Witten. Zwei Wittener Studenten arbeiten bei der Corona-Hotline des Gesundheitsamtes. Dafür brauchen sie Wissen – und viel Einfühlungsvermögen.

Zuhause warten Prüfungsvorbereitungen und eine Masterarbeit auf sie, aber in Corona-Krisenzeiten wollen Kristof Szekely (25) und Lanre Aranmolate (27) noch mehr leisten: Die beiden Studenten der Universität Witten/Herdecke arbeiten seit vier Wochen täglich im Gesundheitsamt des Ennepe-Ruhr-Kreises und beraten Bürger in Corona-Fragen. Dabei haben sie schnell festgestellt: Neben fachlicher Kompetenz ist bei den Gesprächen vor allem Einfühlungsvermögen gefragt.

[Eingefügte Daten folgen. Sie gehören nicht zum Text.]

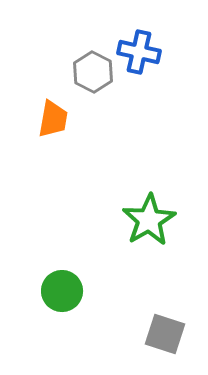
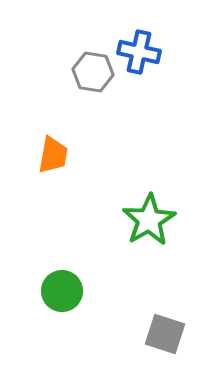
gray hexagon: rotated 18 degrees counterclockwise
orange trapezoid: moved 36 px down
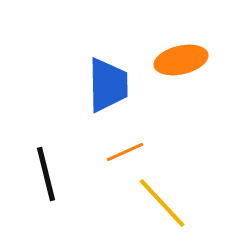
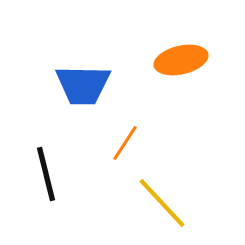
blue trapezoid: moved 25 px left; rotated 92 degrees clockwise
orange line: moved 9 px up; rotated 33 degrees counterclockwise
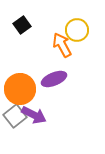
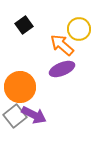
black square: moved 2 px right
yellow circle: moved 2 px right, 1 px up
orange arrow: rotated 20 degrees counterclockwise
purple ellipse: moved 8 px right, 10 px up
orange circle: moved 2 px up
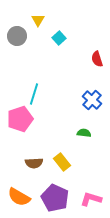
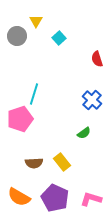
yellow triangle: moved 2 px left, 1 px down
green semicircle: rotated 136 degrees clockwise
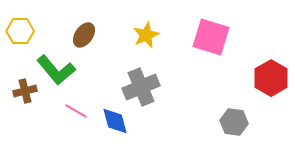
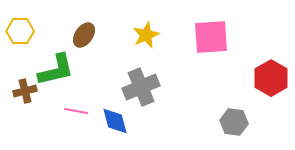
pink square: rotated 21 degrees counterclockwise
green L-shape: rotated 63 degrees counterclockwise
pink line: rotated 20 degrees counterclockwise
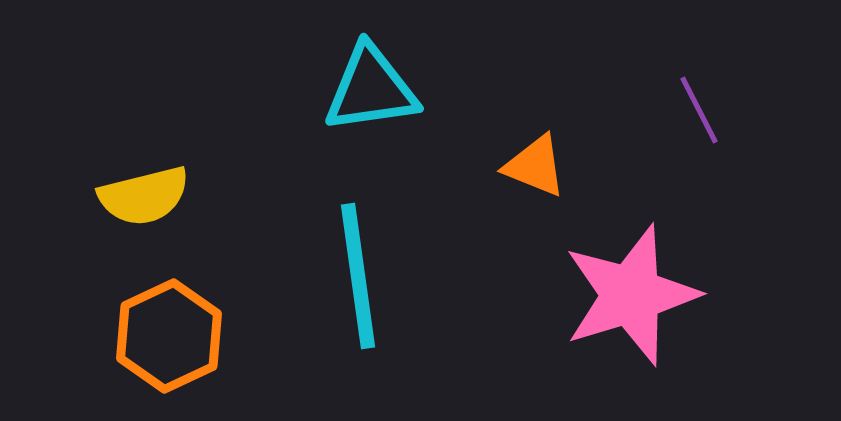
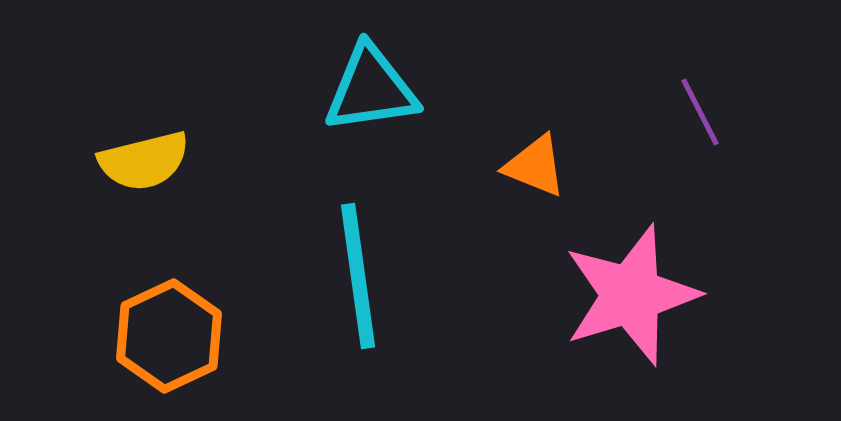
purple line: moved 1 px right, 2 px down
yellow semicircle: moved 35 px up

Ich fühle mich krank – kann ich einen Abstrich bekommen? Ich war in Holland – muss ich jetzt in Quarantäne? Ich habe eine Physiotherapie-Praxis – wie komme ich an Schutzmaterial? Ich bin Risikopatient – wie kann ich mich schützen? Fragen wie diese hören Aranmolate und Szekely zigmal am Tag. Wenn sie um 7.30 Uhr ihre Schicht im Gesundheitsamt beginnen, blinkt der Anrufbeantworter meist schon.

Experten für die Richtlinien des Robert-Koch-Instituts

Schnell sind die beiden Experten geworden, was die Richtlinien des Robert-Koch-Instituts (RKI) betrifft. „Es gibt klare Vorgaben, nach denen wir entscheiden können, ob zum Beispiel ein Abstrich genommen werden muss oder eine Quarantäne nötig ist“, sagt Aranmolate, der im vierten Mastersemester Psychologie studiert. In solchen Fällen erklären sie den Anrufern, was auf sie zukommt und nehmen ihre Daten zur weiteren Bearbeitung ins System auf.

Schwieriger wird es beizeiten, wenn sie einem Anrufer den Corona-Test verweigern müssen, zum Beispiel, weil dieser keinerlei Symptome aufweist, die RKI-Kriterien also nicht erfüllt. „Manche reagieren dann erstmal sehr ungehalten“, sagt Aranmolate. „Ich kann das gut verstehen. Die Menschen haben Angst und fühlen sich allein gelassen.“ Dann sei es wichtig, die Gründe für die Richtlinien zu erklären und Verständnis dafür zu wecken.

„In der Praxis gibt es Einzelfälle, die nicht ins Schema passen“

Auch wenn die Kriterien auf den ersten Blick glasklar erscheinen, helfen sie nicht immer weiter: „Die Richtlinien können noch so gut durchdacht sein, in der Praxis gibt es trotzdem Einzelfälle, die nicht ins Schema passen“, hat Aranmolate festgestellt. Solche Fälle und andere Fragen, die sie nicht selbst beantworten können, besprechen die beiden Studenten mit den Mitarbeitern des Bereichs Gesundheitsaufsicht und gesundheitlicher Umweltschutz.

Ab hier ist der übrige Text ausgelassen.